Use the configured `operators` list to create the full pipeline dictionary, including the `flow_name`, `project_id`, `orchestrator`, and `global_config`. Set the `orchestrator` to `python` for small to medium flows, or `spark` if you're working with large documents.

global_config is used to keep reusable pipeline settings (like storage paths and types) separate from the code. It injects the values into the pipeline so downstream operators know where to store outputs or which storage method to use.


In [None]:
global_config = {
        "data_local_config": {
                "output_folder": "./test/flows/output"
        },
        "data_storage_type": "local"
}

In [None]:
flow_name = f"SDK_FLOW_{datetime.now().strftime('%Y-%m-%d_%H:%M:%S')}"
pipeline = {
    "flow_name": flow_name,
    "project_id": config.get('project_id'),
    "orchestrator": "python",
    "flow": operators,
    "global_config": global_config
}
print("pipeline : ",json.dumps(pipeline, indent=2))


# 6. Create and Run Flow


Use the `Flow` class to create and run the pipeline by passing the `UDIClient` instance.
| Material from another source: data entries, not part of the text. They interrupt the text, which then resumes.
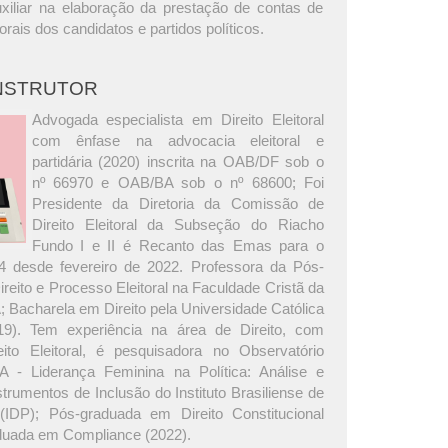
auxiliar na elaboração da prestação de contas de
rais dos candidatos e partidos políticos.
INSTRUTOR
Advogada especialista em Direito Eleitoral
com ênfase na advocacia eleitoral e
partidária (2020) inscrita na OAB/DF sob o
nº 66970 e OAB/BA sob o nº 68600; Foi
Presidente da Diretoria da Comissão de
Direito Eleitoral da Subseção do Riacho
Fundo I e II é Recanto das Emas para o
24 desde fevereiro de 2022. Professora da Pós-
eito e Processo Eleitoral na Faculdade Cristã da
 Bacharela em Direito pela Universidade Católica
019). Tem experiência na área de Direito, com
ito Eleitoral, é pesquisadora no Observatório
erA - Liderança Feminina na Política: Análise e
rumentos de Inclusão do Instituto Brasiliense de
 (IDP); Pós-graduada em Direito Constitucional
duada em Compliance (2022).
Once executed, you can monitor its status and retrieve logs. Optional methods like `cancel()` and `delete()` are also available for managing the flow lifecycle.

In [None]:
from udi.flows import Flow
flow = Flow(uc)

try:
    flow.create(pipeline=pipeline)
    flow.run()
    print("Status:", flow.status())
    # flow.cancel()
    # flow.delete()
except Exception as e:
    print("Error:", e)

In [None]:
# Use this to get the execution logs of the flow
print("Logs:", flow.logs())

## 7.1 Poll Execution Status


In [None]:
flow.poll_flow_status()